The Marlins have famously never lost a playoff series in franchise history, and both of their previous title runs were backed up by rookie starters in their early 20s: Dontrelle Willis in 2003 and Liván Hernández, who won MVP honors in both the NLCS and the World Series, in 1997. And while Sánchez is inexperienced, manager Don Mattingly hasn’t babied him. Sánchez has thrown seven full innings in three of his seven career starts, allowing two earned runs or fewer in all of them. His competition in those starts: the Rays, Blue Jays, and Phillies, who missed the playoffs because of their bullpen, not because of an offense that finished tied for fifth in MLB in runs scored. Between those starts, Sánchez also held Atlanta, the highest-scoring offense in baseball, to three hits and no runs over six innings.

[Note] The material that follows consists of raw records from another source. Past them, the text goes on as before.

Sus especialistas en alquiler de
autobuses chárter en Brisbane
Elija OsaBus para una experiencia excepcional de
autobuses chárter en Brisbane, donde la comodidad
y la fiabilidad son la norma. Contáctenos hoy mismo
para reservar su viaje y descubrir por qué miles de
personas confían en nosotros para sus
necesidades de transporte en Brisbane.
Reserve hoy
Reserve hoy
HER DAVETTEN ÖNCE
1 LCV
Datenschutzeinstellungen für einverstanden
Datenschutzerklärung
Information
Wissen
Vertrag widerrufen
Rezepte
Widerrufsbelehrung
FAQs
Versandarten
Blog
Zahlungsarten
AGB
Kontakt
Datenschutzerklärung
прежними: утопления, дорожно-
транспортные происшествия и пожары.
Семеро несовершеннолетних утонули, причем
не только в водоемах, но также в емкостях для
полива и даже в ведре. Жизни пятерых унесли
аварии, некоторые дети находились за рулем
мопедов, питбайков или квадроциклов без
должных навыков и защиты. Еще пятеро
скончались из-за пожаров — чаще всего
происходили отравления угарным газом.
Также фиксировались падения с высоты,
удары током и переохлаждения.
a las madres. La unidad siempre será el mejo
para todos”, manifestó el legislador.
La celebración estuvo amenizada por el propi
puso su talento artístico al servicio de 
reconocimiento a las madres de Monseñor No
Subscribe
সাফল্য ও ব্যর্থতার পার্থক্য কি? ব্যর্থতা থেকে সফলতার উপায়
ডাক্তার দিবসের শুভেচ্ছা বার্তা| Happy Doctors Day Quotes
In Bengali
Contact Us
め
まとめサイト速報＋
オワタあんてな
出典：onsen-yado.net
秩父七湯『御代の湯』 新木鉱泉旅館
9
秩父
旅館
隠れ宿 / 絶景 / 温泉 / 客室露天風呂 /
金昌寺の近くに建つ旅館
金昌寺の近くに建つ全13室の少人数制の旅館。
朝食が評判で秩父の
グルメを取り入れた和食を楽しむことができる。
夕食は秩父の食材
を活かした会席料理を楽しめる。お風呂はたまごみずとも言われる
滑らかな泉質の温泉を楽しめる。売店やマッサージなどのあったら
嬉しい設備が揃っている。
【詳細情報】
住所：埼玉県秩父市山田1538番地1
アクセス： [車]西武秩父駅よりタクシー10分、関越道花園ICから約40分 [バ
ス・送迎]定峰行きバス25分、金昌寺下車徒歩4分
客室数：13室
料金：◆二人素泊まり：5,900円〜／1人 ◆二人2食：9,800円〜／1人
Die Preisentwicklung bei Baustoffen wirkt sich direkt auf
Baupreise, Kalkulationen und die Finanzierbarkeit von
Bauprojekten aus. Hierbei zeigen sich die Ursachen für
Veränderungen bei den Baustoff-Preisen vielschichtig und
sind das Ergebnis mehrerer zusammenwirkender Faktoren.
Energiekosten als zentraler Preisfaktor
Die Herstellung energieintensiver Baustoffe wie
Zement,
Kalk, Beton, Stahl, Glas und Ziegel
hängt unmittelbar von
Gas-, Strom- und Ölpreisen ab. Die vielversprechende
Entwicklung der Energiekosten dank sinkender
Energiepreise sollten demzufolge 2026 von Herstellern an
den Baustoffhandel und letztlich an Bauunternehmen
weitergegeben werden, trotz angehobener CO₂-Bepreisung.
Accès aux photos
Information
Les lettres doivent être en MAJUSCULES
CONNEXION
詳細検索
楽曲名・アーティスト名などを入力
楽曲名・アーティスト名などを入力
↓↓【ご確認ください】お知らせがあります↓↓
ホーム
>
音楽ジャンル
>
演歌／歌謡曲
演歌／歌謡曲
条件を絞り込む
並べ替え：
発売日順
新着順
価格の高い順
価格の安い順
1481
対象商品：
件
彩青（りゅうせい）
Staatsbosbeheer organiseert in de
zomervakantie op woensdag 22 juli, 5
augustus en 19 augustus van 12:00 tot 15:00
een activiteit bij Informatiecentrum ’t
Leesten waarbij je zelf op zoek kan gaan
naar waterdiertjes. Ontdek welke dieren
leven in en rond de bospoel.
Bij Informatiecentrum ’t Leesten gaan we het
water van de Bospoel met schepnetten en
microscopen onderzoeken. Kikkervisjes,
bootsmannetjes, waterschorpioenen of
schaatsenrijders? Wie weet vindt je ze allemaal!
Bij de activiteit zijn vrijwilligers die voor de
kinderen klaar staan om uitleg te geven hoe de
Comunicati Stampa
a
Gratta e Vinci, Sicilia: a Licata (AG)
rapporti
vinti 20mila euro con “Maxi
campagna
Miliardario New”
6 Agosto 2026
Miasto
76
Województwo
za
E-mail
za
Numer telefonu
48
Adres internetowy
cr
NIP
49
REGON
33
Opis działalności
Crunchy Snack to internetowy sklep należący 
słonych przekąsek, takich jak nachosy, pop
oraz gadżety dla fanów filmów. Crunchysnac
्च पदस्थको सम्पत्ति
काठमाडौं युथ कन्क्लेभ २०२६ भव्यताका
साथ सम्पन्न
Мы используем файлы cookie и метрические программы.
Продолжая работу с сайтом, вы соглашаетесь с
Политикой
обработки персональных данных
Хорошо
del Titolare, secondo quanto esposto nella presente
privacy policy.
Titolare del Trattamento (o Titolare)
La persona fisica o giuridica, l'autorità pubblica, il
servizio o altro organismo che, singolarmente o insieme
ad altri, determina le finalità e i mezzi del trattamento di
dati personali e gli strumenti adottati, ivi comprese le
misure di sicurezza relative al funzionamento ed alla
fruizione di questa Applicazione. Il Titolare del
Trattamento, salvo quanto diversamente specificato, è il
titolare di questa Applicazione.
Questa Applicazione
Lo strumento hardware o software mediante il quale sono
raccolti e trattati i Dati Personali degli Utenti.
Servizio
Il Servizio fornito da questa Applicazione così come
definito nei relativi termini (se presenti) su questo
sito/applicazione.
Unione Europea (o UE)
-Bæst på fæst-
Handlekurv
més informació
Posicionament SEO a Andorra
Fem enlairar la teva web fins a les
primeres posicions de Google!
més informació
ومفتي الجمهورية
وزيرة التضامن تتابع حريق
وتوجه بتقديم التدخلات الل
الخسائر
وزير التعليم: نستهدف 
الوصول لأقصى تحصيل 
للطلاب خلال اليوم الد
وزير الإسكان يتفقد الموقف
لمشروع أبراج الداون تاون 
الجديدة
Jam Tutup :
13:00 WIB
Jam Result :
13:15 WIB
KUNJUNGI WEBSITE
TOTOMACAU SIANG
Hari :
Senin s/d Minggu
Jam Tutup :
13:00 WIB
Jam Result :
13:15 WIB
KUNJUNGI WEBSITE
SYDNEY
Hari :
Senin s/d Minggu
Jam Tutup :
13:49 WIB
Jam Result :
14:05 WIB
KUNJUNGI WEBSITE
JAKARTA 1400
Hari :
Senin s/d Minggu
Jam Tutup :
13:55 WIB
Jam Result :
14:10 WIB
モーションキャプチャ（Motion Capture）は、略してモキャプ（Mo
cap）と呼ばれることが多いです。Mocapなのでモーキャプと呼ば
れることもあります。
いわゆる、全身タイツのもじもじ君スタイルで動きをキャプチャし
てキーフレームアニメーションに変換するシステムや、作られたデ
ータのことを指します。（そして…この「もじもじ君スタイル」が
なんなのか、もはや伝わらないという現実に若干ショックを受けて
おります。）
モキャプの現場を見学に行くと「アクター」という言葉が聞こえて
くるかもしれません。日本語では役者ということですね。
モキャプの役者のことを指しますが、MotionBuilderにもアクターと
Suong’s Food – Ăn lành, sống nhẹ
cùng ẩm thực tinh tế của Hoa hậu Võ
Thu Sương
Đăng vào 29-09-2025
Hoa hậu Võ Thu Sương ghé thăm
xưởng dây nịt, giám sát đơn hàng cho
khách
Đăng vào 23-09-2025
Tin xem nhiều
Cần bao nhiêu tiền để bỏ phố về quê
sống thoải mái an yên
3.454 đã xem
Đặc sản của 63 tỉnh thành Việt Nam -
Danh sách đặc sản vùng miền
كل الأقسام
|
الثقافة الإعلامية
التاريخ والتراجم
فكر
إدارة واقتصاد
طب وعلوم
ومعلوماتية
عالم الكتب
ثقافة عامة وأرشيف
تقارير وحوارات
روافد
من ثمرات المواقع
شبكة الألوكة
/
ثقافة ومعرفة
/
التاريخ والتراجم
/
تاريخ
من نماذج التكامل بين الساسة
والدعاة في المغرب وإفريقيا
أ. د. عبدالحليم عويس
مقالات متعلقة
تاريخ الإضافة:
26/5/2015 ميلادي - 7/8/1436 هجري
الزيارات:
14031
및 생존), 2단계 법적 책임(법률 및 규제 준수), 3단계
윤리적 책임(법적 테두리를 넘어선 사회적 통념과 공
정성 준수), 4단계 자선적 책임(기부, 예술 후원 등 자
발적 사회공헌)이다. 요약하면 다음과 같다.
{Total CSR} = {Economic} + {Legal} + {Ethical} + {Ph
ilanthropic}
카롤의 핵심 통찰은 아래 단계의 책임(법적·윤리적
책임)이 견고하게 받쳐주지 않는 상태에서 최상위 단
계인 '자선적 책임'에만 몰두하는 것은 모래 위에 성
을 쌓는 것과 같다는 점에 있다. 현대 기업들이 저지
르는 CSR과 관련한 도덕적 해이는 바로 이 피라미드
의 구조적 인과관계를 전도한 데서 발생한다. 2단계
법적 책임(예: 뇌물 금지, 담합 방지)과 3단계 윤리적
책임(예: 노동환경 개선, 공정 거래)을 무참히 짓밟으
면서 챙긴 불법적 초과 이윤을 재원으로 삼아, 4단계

Sánchez could beat Darvish head-to-head, but he might not have to. Considering the clubs’ respective bullpens, the Marlins would be in decent shape even if Sánchez only fights Darvish to a draw. Of the three pitchers who came in to relieve starter Sandy Alcantara in Game 1, none threw more than 17 pitches—Bleier threw only one. Chicago’s bullpen is in rougher shape. The Cubs are already down one key reliever, Rowan Wick, who’s not on the roster after suffering an oblique injury. Their best reliever, Jeremy Jeffress, threw 22 pitches in Game 1, and gave up three hits and two runs. Craig Kimbrel is on the roster, but he’s been unsteady all season, and nobody’s going to forget his rocky 2018 postseason anytime soon.

Should the Marlins lose Game 2, FanGraphs has them as a slight favorite in a potential Game 3. But Miami won’t want to take things that far. The longer this series goes, the more likely it is that the Cubs will leap back off the mat and return affairs to their expected course. Good news for Miami, all it needs to win is one game.